• _Record extracts_:
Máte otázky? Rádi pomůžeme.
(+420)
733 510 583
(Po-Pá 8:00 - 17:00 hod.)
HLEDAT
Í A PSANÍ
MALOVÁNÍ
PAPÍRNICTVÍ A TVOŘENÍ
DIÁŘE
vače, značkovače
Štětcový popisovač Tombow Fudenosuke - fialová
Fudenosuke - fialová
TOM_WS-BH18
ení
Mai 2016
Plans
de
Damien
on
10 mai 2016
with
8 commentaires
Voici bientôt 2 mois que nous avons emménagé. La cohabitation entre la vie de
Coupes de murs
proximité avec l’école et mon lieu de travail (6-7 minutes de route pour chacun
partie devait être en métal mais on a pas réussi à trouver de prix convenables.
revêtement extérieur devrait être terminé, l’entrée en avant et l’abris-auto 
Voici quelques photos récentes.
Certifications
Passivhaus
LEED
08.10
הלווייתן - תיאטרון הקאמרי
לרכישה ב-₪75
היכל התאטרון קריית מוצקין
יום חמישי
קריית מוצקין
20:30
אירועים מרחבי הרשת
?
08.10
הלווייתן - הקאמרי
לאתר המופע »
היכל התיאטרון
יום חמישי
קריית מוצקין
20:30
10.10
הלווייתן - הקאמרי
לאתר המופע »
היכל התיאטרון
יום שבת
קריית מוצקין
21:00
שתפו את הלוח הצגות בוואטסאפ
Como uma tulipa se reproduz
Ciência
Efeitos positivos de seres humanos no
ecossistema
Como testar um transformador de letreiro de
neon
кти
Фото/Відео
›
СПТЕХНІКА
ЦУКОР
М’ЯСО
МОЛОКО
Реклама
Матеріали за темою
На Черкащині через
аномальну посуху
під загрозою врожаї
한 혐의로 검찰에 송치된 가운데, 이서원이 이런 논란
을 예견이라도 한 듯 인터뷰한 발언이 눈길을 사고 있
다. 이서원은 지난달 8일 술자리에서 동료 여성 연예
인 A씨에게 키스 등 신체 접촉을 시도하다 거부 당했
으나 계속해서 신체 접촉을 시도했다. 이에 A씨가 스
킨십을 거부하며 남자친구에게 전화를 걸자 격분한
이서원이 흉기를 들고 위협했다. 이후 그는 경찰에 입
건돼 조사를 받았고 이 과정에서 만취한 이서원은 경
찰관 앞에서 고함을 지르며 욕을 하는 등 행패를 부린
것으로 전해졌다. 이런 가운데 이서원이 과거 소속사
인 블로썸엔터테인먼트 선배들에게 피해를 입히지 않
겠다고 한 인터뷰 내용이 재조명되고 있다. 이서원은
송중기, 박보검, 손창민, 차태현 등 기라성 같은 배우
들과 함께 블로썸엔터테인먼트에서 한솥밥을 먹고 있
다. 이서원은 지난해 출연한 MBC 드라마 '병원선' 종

• _Task description_:
Repeat the whole listing, keeping every word exactly as it is.

• _Exercise answer_:
Máte otázky? Rádi pomůžeme.
(+420)
733 510 583
(Po-Pá 8:00 - 17:00 hod.)
HLEDAT
Í A PSANÍ
MALOVÁNÍ
PAPÍRNICTVÍ A TVOŘENÍ
DIÁŘE
vače, značkovače
Štětcový popisovač Tombow Fudenosuke - fialová
Fudenosuke - fialová
TOM_WS-BH18
ení
Mai 2016
Plans
de
Damien
on
10 mai 2016
with
8 commentaires
Voici bientôt 2 mois que nous avons emménagé. La cohabitation entre la vie de
Coupes de murs
proximité avec l’école et mon lieu de travail (6-7 minutes de route pour chacun
partie devait être en métal mais on a pas réussi à trouver de prix convenables.
revêtement extérieur devrait être terminé, l’entrée en avant et l’abris-auto 
Voici quelques photos récentes.
Certifications
Passivhaus
LEED
08.10
הלווייתן - תיאטרון הקאמרי
לרכישה ב-₪75
היכל התאטרון קריית מוצקין
יום חמישי
קריית מוצקין
20:30
אירועים מרחבי הרשת
?
08.10
הלווייתן - הקאמרי
לאתר המופע »
היכל התיאטרון
יום חמישי
קריית מוצקין
20:30
10.10
הלווייתן - הקאמרי
לאתר המופע »
היכל התיאטרון
יום שבת
קריית מוצקין
21:00
שתפו את הלוח הצגות בוואטסאפ
Como uma tulipa se reproduz
Ciência
Efeitos positivos de seres humanos no
ecossistema
Como testar um transformador de letreiro de
neon
кти
Фото/Відео
›
СПТЕХНІКА
ЦУКОР
М’ЯСО
МОЛОКО
Реклама
Матеріали за темою
На Черкащині через
аномальну посуху
під загрозою врожаї
한 혐의로 검찰에 송치된 가운데, 이서원이 이런 논란
을 예견이라도 한 듯 인터뷰한 발언이 눈길을 사고 있
다. 이서원은 지난달 8일 술자리에서 동료 여성 연예
인 A씨에게 키스 등 신체 접촉을 시도하다 거부 당했
으나 계속해서 신체 접촉을 시도했다. 이에 A씨가 스
킨십을 거부하며 남자친구에게 전화를 걸자 격분한
이서원이 흉기를 들고 위협했다. 이후 그는 경찰에 입
건돼 조사를 받았고 이 과정에서 만취한 이서원은 경
찰관 앞에서 고함을 지르며 욕을 하는 등 행패를 부린
것으로 전해졌다. 이런 가운데 이서원이 과거 소속사
인 블로썸엔터테인먼트 선배들에게 피해를 입히지 않
겠다고 한 인터뷰 내용이 재조명되고 있다. 이서원은
송중기, 박보검, 손창민, 차태현 등 기라성 같은 배우
들과 함께 블로썸엔터테인먼트에서 한솥밥을 먹고 있
다. 이서원은 지난해 출연한 MBC 드라마 '병원선' 종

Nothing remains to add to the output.